Una vez llegada a este punto, si el pediatra sospecha que el paciente ha sufrido una crisis epiléptica, debe remitirle a la consulta de neuropediatría; esta derivación se realizará igualmente en pacientes bien controlados que presenten una crisis aislada. En general, los estudios complementarios abordables desde la atención primaria aportarán poca información adicional. Los estudios neurofisiológicos y radiológicos deberán ser recomendados y valorados por el neurólogo infantil; la presencia de alteraciones paroxísticas focales o generalizadas en el EEG no implica siempre el diagnóstico de epilepsia.

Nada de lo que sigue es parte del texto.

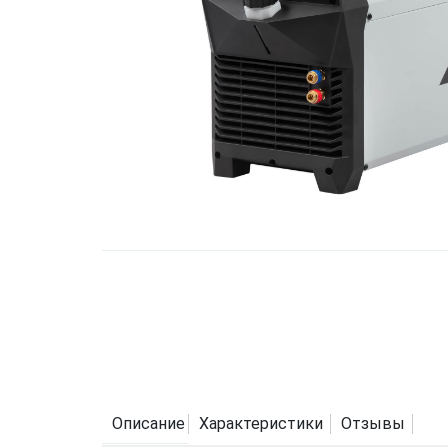
Описание
Характеристики
Отзывы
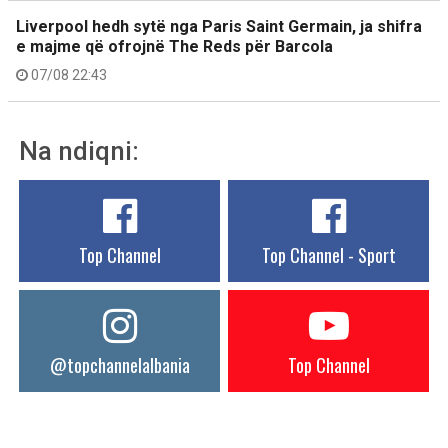
Liverpool hedh sytë nga Paris Saint Germain, ja shifra
e majme që ofrojnë The Reds për Barcola
07/08 22:43
Na ndiqni:
Top Channel
Top Channel - Sport
@topchannelalbania
Top Channel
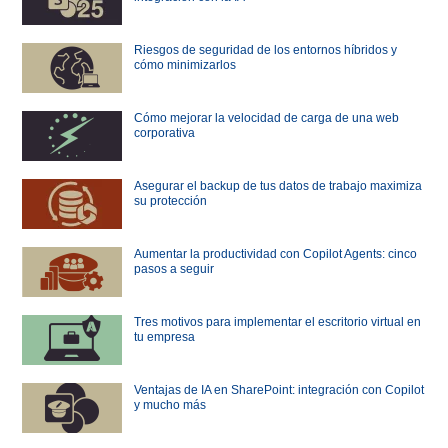
Riesgos de seguridad de los entornos híbridos y
cómo minimizarlos
Cómo mejorar la velocidad de carga de una web
corporativa
Asegurar el backup de tus datos de trabajo maximiza
su protección
Aumentar la productividad con Copilot Agents: cinco
pasos a seguir
Tres motivos para implementar el escritorio virtual en
tu empresa
Ventajas de IA en SharePoint: integración con Copilot
y mucho más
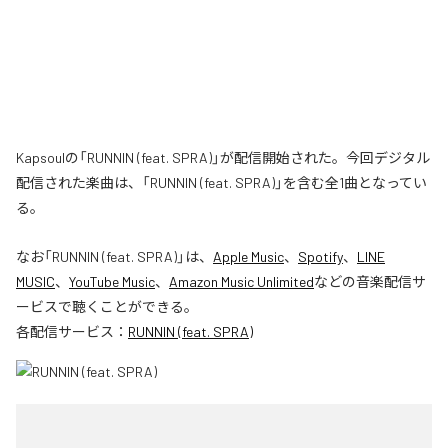
Kapsoulの「RUNNIN (feat. SPRA)」が配信開始された。今回デジタル
配信された楽曲は、「RUNNIN (feat. SPRA)」を含む全1曲となってい
る。
なお「
RUNNIN (feat. SPRA)
」は、
Apple Music
、
Spotify
、
LINE
MUSIC
、
YouTube Music
、
Amazon Music Unlimited
などの音楽配信サ
ービスで聴くことができる。
各配信サービス：
RUNNIN (feat. SPRA)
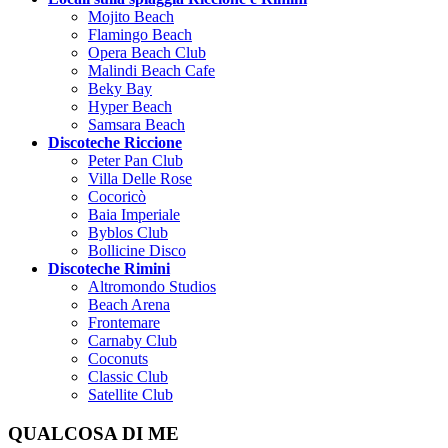
Mojito Beach
Flamingo Beach
Opera Beach Club
Malindi Beach Cafe
Beky Bay
Hyper Beach
Samsara Beach
Discoteche Riccione
Peter Pan Club
Villa Delle Rose
Cocoricò
Baia Imperiale
Byblos Club
Bollicine Disco
Discoteche Rimini
Altromondo Studios
Beach Arena
Frontemare
Carnaby Club
Coconuts
Classic Club
Satellite Club
QUALCOSA DI ME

En otros casos, el trazado es enormemente indicativo de la enfermedad (síndrome de West, ausencias...) (fig. 3).

Fig. 3. EEG: trazado característico de la epilepsia de ausencias con punta onda a 3 Hz.

 

En general, más del 50% de los niños presentan una sola crisis convulsiva si no tienen factores de riesgo de recurrencia (tabla 3). La presencia de algunos de estos factores, como la edad menor de dos años, la exploración neurológica anormal, la presencia de crisis de larga duración, la sospecha clínica de un factor etiológico de mal pronóstico o una gran angustia familiar justifican la derivación preferente o urgente a un hospital para su ingreso y estudio. Una mayor frecuencia de crisis en pacientes epilépticos bien controlados justifica igualmente la derivación urgente del paciente.

Características farmacocinéticas y farmacodinámicas

En la última década se han introducido diversos fármacos antiepilépticos (FAE) que contribuyen notablemente al control clínico del paciente epiléptico. En contrapartida, obligan a los profesionales médicos infantiles a conocer las indicaciones del fármaco, sus características, los posibles efectos colaterales y las interacciones del mismo.

Indicaciones

Indudablemente, la decisión de administrar un FAE concreto, el momento de realizarlo y el tiempo más adecuado para su retirada es una función que no le corresponde, en principio, al pediatra. Sin embargo, es necesario que conozca las indicaciones básicas de cada uno de ellos, ya que actualmente están siendo debatidos los protocolos terapéuticos de primera y segunda elección en la epilepsia (tabla 4).

Características

El pediatra de atención primaria debe conocer algunas de las características farmacocinéticas más importantes de cada antiepiléptico (tabla 5)11-13.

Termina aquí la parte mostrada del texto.